A letter to a financial expert asking for advice about an inheritance was not your usual request. The question came from a woman whose father-in-law left her 29-year-old daughter---his granddaughter--a sizeable fortune in a trust that was currently being managed by her daughter's father. When the daughter reaches 30, however, she is eligible to manage the trust herself. Few of us are in the situation of being the parent of a child who is inheriting a fortune. And yet, though the sums of money may be significantly substantial, the issue this parent faces is one many of us worry about: Will our grown children be able to handle financial responsibilities if we're no longer around to help them. How do we prepare them?
If you're interested, you can read here the expert's advice on helping the daughter understand her financial challenges and choose an adviser to manage the money.

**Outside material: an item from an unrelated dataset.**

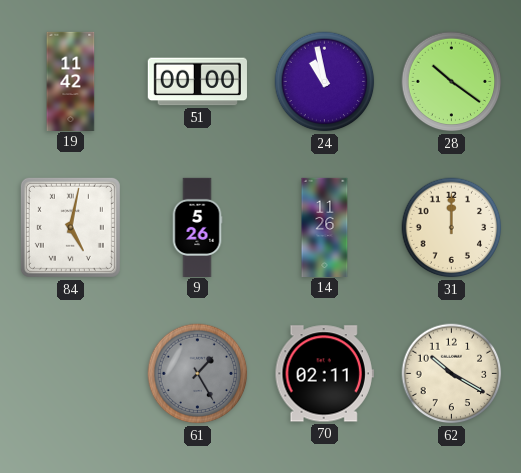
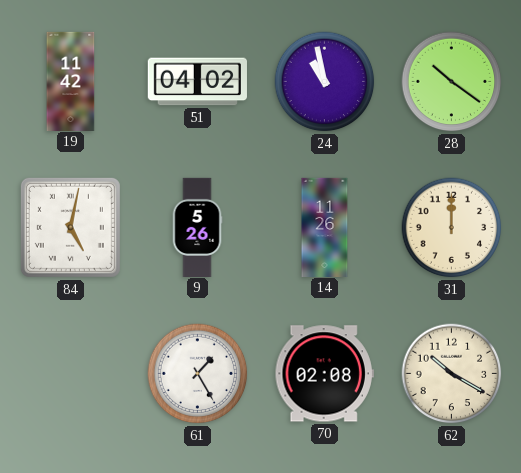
51: 00:00 -> 04:02
61 dial: grey -> white
70: 02:11 -> 02:08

But the expert's advice on preparing a child to be engaged in and understand how to handle financial responsibilities applies more universally. Here are some points Quentin Fottrell, who writes as the Moneyist, makes:
Encourage them to ask questions:
Unless your daughter builds enough financial confidence to ask questions and learn about how she can invest her money, and trust her instincts and establish her own risk tolerance when it comes to investments, she is vulnerable to another person stepping in and filling your husband’s shoes, particularly when he is no longer around to help.
Let them make decisions:
Trusting your daughter to make the right decisions is part of her growing up....The best you can do is to lead by example, and — I’m with you — part of that is allowing her to make her own decisions, as you and your husband have done with your own lives.
Talk things over with them:
Bottom line: You want your daughter to become an active decision maker, even if the answer is to do nothing for now; learn the basics of investing so she knows what questions to ask; and not hand her fortune over to one person to make decisions without her knowledge or understanding. It’s her money, after all.
The first step is for you both to sit down with your daughter and include her in these conversations. You will discover that you will all learn from one another.